The algorithm works and it’s quite efficient, but implementing binary search can be quite a hassle. I think that playing around with indices is a pain, and it’s very easy to forget when to +1 something or when not to do it. I can rarely get it right on the first try.

When implementing something is too costly, we must first turn our attention to libraries. Thankfully, binary search is a common enough algorithm that it’s not a big surprise to find an implementation in the standard library of our language of choice.
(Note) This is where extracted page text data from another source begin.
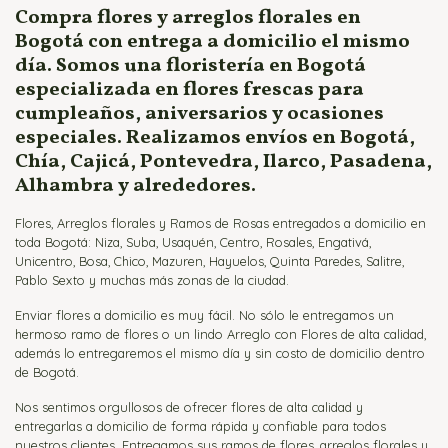
Flores para Nacimientos
Compra flores y arreglos florales en
Bogotá con entrega a domicilio el mismo
Ramos para Aniversario
día. Somos una floristería en Bogotá
especializada en flores frescas para
cumpleaños, aniversarios y ocasiones
especiales. Realizamos envíos en Bogotá,
Chía, Cajicá, Pontevedra, Ilarco, Pasadena,
Alhambra y alrededores.
Flores, Arreglos florales y Ramos de Rosas entregados a domicilio en
toda Bogotá: Niza, Suba, Usaquén, Centro, Rosales, Engativá,
Unicentro, Bosa, Chico, Mazuren, Hayuelos, Quinta Paredes, Salitre,
Pablo Sexto y muchas más zonas de la ciudad.
Enviar flores a domicilio es muy fácil. No sólo le entregamos un
hermoso ramo de flores o un lindo Arreglo con Flores de alta calidad,
además lo entregaremos el mismo día y sin costo de domicilio dentro
de Bogotá.
Nos sentimos orgullosos de ofrecer flores de alta calidad y
entregarlas a domicilio de forma rápida y confiable para todos
nuestros clientes. Entregamos sus ramos de flores, arreglos florales y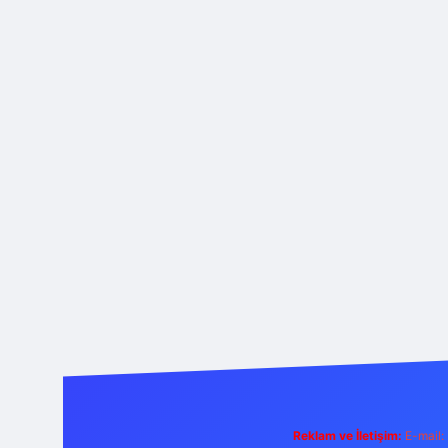
Reklam ve İletişim:
E-mail: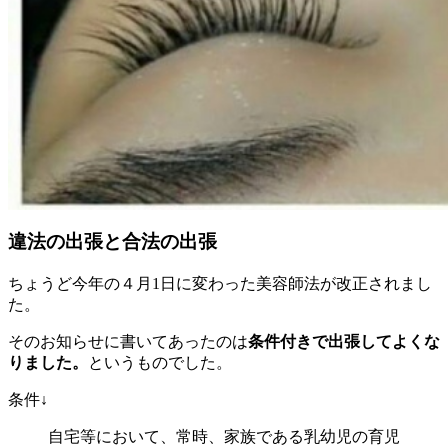
違法の出張と合法の出張
ちょうど今年の４月1日に変わった美容師法が改正されまし
た。
そのお知らせに書いてあったのは
条件付きで出張してよくな
りました。
というものでした。
条件↓
自宅等において、常時、家族である乳幼児の育児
For example, C++’s algorithm library provides the lower_bound operation with the following signature:

template< class ForwardIt, class T >
ForwardIt lower_bound( ForwardIt first, ForwardIt last, const T& value );

// -- or --

template< class ForwardIt, class T, class Compare >
ForwardIt lower_bound( ForwardIt first, ForwardIt last, const T& value, Compare comp );

However, that’s not quite the droid we’re looking for. The function assumes that we know the element we’re looking for and only tries to find its position (roughly) in the range. Although we could jump through some hoops to make lower_bound work, C++11 has sneaked in a function that better suits our needs: partition_point. Take a look at its signature and description:

template< class ForwardIt, class UnaryPredicate >
ForwardIt partition_point( ForwardIt first, ForwardIt last, UnaryPredicate p );

Examines the partitioned (as if by std::partition) range [first, last) and locates the end of the first partition, that is, the first element that does not satisfy p or last if all elements satisfy p.

That’s exactly what we need… or is it?

If we decide to reify the [1..n] range into some collection (e.g. a std::vector<int>), then yes it is. But that’s an obvious waste of space.
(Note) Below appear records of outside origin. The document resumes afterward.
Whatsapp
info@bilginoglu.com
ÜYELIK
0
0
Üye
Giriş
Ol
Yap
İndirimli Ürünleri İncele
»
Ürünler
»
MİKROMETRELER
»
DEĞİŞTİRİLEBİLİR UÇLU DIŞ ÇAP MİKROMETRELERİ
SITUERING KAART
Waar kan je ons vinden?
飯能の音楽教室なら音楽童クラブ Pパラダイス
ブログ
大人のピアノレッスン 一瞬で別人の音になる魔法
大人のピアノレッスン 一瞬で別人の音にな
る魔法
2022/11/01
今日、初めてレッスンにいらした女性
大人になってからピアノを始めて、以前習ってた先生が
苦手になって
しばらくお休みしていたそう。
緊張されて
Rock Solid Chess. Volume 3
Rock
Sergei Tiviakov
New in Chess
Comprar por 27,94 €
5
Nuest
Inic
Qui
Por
Can we do away with reifying the range? Yes we can, but it’s not pretty. We need to implement RandomAccessIterator by essentially lifting int into its interface:

struct number_iter {
    int val;
    bool operator ==(number_iter rhs) {
        return val == rhs.val;
    }
    bool operator !=(number_iter rhs) {
        return val != rhs.val;
    }
    number_iter& operator++() {
        ++val;
        return *this;
    }
    int operator*() {
        return val;
    }
    int operator-(number_iter rhs) {
        return val - rhs.val;
    }
    number_iter& operator+=(int x) {
        val += x;
        return *this;
    }
};

// This is the tricky part:

namespace std {
    template <>
    struct iterator_traits<number_iter> {
        using difference_type = int;
        using iterator_category = random_access_iterator_tag;
    };
}

Now we can solve First Bad Version like so:

auto pred = [](int x) { return !isBadVersion(x+1); };
auto it = std::partition_point(number_iter{0}, number_iter{n}, pred);
return *it + 1;

And similarly with Arranging Coins:

if (n == 1) return 1;
auto pred = [n](long long x) { return x*(x+1)/2 <= n; };
auto it = std::partition_point(number_iter{0}, number_iter{n}, pred);
return *it - 1;

Okay, okay. I agree that this approach is suboptimal in terms of implementability. You could argue that it’s harder to implement than binary search. But, hey, at least we learned a couple of things about the STL.

Don’t forget to carefully scan through the C++ algorithm library.

Edit (2017-07-16):

Yet another problem: Single Element in a Sorted Array.

int singleNonDuplicate(vector<int>& nums) {
    int n = nums.size();
    auto pred = [&nums] (int i) { return nums[2*i] == nums[2*i+1]; };
    auto it = partition_point(number_iter{0}, number_iter{n/2}, pred);
    return nums[2 * (*it)];
}